SANAA architects Kazuyo Sejima and Ryue Nishizawa proposed demolishing several structures at the rear of the site and replacing the building’s historic facades with a new transparent skin, which they described as “a set of etched glass waves”.
Campaigners argued that the new structure wouldn’t fit in with the area’s 18th- and 19th-century Haussmann style and claimed the new facade would look like a shower curtain.
An earlier judge ruling in May 2014 briefly stopped work on the project, but it resumed later in the year. Two of three buildings on Rue de Rivoli were razed in this period, but the latest court decision has once again stopped construction.

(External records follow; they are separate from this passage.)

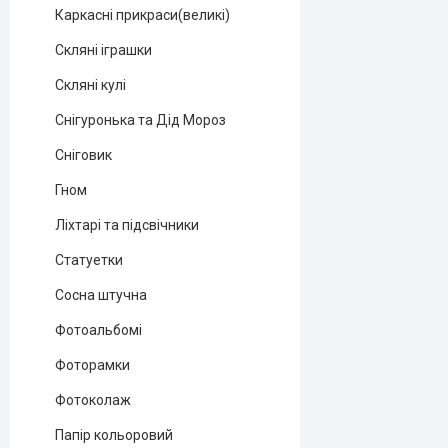
Каркасні прикраси(великі)
Скляні іграшки
Скляні кулі
Снігуронька та Дід Мороз
Сніговик
Гном
Ліхтарі та підсвічники
Статуетки
Сосна штучна
Фотоальбомі
Фоторамки
Фотоколаж
Папір кольоровий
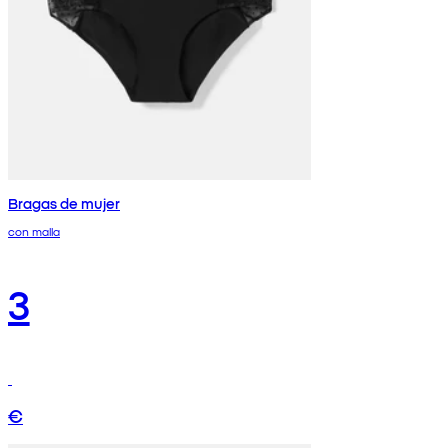
Bragas de mujer
con malla
3
€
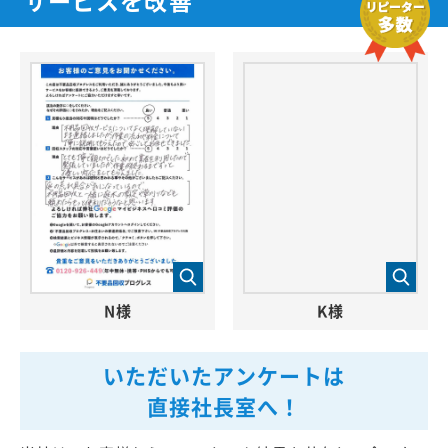
N様
K様
いただいたアンケートは
直接社長室へ！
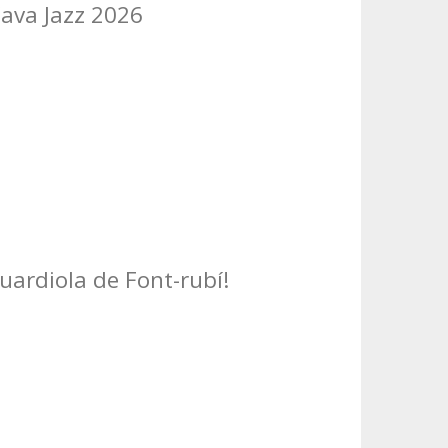
Cava Jazz 2026
Guardiola de Font-rubí!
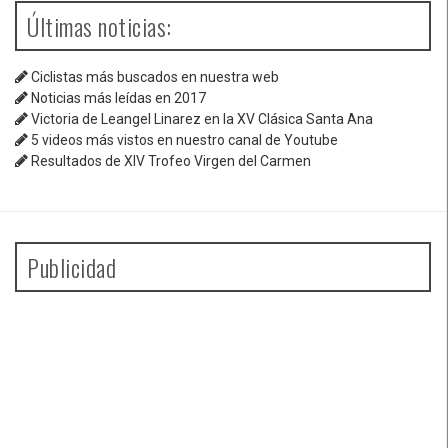
Últimas noticias:
Ciclistas más buscados en nuestra web
Noticias más leídas en 2017
Victoria de Leangel Linarez en la XV Clásica Santa Ana
5 videos más vistos en nuestro canal de Youtube
Resultados de XIV Trofeo Virgen del Carmen
Publicidad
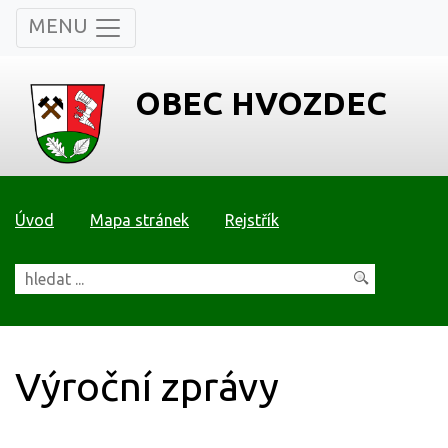
MENU
OBEC HVOZDEC
Úvod
Mapa stránek
Rejstřík
Výroční zprávy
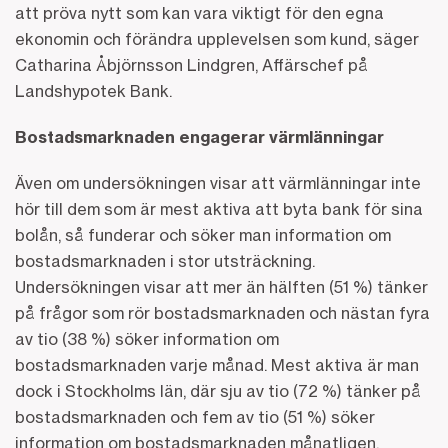
att pröva nytt som kan vara viktigt för den egna
ekonomin och förändra upplevelsen som kund, säger
Catharina Åbjörnsson Lindgren, Affärschef på
Landshypotek Bank.
Bostadsmarknaden engagerar värmlänningar
Även om undersökningen visar att värmlänningar inte
hör till dem som är mest aktiva att byta bank för sina
bolån, så funderar och söker man information om
bostadsmarknaden i stor utsträckning.
Undersökningen visar att mer än hälften (51 %) tänker
på frågor som rör bostadsmarknaden och nästan fyra
av tio (38 %) söker information om
bostadsmarknaden varje månad. Mest aktiva är man
dock i Stockholms län, där sju av tio (72 %) tänker på
bostadsmarknaden och fem av tio (51 %) söker
information om bostadsmarknaden månatligen.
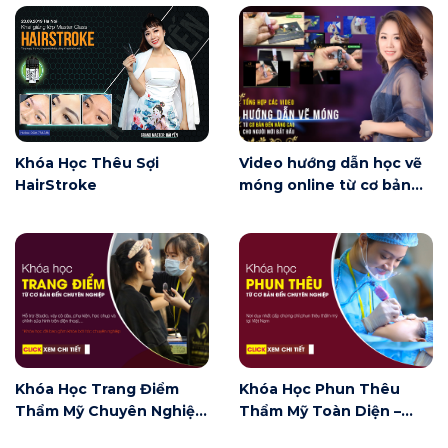
Khóa Học Thêu Sợi
Video hướng dẫn học vẽ
HairStroke
móng online từ cơ bản
đến nâng cao miễn phí
dành cho người mới bắt
đầu
Khóa Học Trang Điểm
Khóa Học Phun Thêu
Thẩm Mỹ Chuyên Nghiệp
Thẩm Mỹ Toàn Diện –
– Chuyên Ngành Trang
Chuyên Ngành Phun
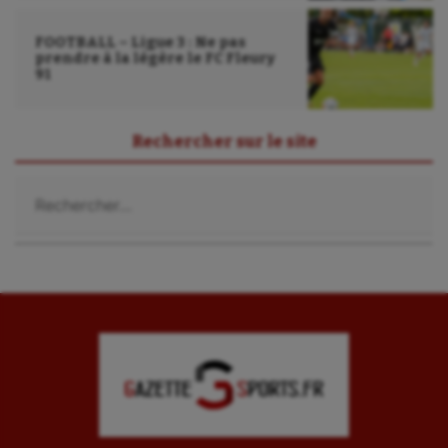
FOOTBALL – Ligue 3 : Ne pas
prendre à la légère le FC Fleury
91
Rechercher sur le site
Rechercher :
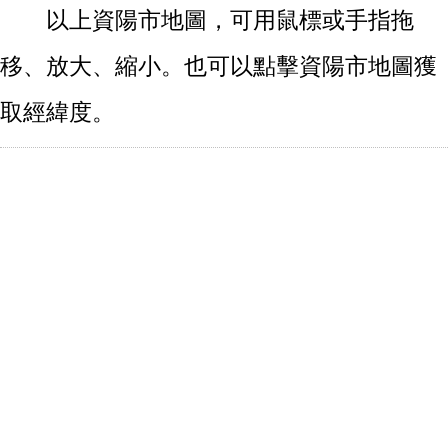
以上資陽市地圖，可用鼠標或手指拖
移、放大、縮小。也可以點擊資陽市地圖獲
取經緯度。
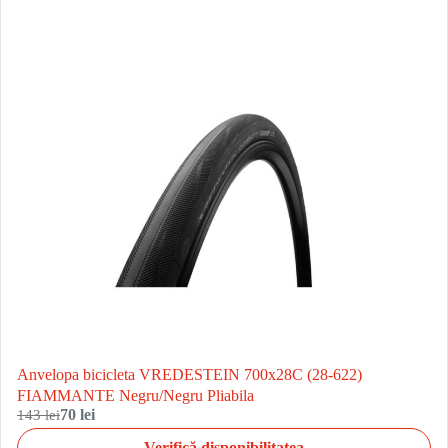
Anvelopa bicicleta VREDESTEIN 700x28C (28-622)
FIAMMANTE Negru/Negru Pliabila
143 lei
70 lei
Verifică disponibilitatea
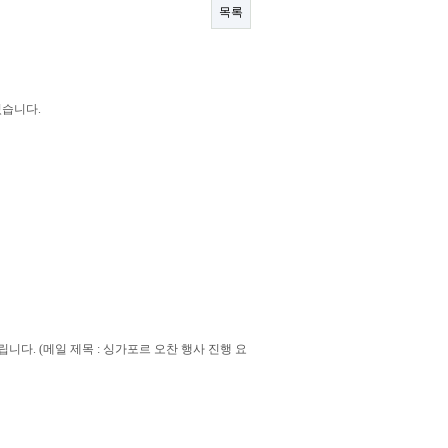
목록
있습니다.
니다. (메일 제목 : 싱가포르 오찬 행사 진행 요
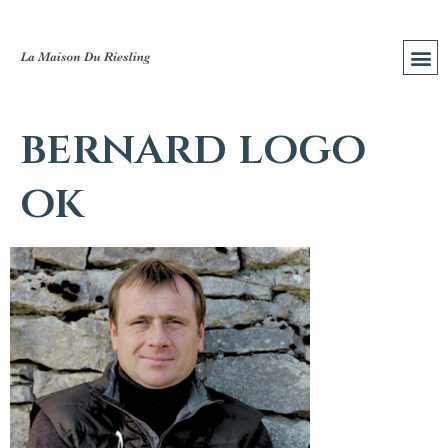
bernard logo
ok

The appeal is led by heritage groups the Society for the Protection of Landscapes and Aesthetics and SOS Paris, who have described the ruling as “wise and reasoned”.
“Beyond the emblematic case of La Samaritaine, the issue is of the place of contemporary architecture in historic centres,” said the two organisations in a statement. “The Parisians must now claim this victory as the result of a democratic struggle led by the associations.”

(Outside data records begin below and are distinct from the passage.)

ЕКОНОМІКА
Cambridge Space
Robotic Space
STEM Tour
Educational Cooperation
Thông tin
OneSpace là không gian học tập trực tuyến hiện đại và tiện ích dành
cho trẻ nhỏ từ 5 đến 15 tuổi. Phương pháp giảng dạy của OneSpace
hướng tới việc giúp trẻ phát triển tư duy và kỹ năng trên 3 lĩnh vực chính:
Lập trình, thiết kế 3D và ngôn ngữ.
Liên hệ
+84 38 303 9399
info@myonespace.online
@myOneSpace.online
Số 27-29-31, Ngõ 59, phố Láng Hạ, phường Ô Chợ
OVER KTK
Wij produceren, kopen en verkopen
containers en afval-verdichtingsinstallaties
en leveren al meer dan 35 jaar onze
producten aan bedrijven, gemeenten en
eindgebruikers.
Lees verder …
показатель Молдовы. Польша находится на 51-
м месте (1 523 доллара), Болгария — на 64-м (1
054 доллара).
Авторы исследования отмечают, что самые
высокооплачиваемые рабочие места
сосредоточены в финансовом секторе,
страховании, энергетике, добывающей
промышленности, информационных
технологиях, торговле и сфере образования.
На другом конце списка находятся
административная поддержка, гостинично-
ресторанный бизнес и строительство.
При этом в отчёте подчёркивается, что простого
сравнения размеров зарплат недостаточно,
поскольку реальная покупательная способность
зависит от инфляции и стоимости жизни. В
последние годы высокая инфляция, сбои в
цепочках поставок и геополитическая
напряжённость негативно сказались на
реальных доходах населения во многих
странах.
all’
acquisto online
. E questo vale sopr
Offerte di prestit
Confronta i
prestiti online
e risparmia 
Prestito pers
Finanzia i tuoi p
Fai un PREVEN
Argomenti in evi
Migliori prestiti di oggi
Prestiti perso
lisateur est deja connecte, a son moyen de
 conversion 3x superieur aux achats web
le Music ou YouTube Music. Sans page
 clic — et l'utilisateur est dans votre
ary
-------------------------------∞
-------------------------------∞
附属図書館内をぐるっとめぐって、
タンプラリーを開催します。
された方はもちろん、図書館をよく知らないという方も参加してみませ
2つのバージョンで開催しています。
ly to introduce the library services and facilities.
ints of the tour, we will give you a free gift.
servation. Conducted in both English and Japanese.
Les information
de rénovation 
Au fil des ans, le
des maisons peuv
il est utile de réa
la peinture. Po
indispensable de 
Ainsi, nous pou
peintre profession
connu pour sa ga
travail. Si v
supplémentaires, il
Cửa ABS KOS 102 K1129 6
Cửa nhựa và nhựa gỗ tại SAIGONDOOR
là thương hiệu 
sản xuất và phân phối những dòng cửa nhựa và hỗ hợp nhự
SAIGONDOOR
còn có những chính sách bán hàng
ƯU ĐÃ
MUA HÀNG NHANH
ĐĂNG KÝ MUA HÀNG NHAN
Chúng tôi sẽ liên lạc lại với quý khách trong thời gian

LVMH – which is owned by France’s richest man, Bernard Arnault – told Reuters it would contest the decision at France’s supreme administrative court. The Paris city council has also offered to support the cause.
SANAA first revealed its proposal for the Paris site in 2011. It includes 26,000 square metres of retail space spread over three floors, as well as social housing, a nursery, offices and a hotel.
It was originally expected to open in 2013 – a year ahead of the Frank Gehry-designed Fondation Louis Vuitton, also commissioned by LVMH – but is now unlikely to be completed before 2016.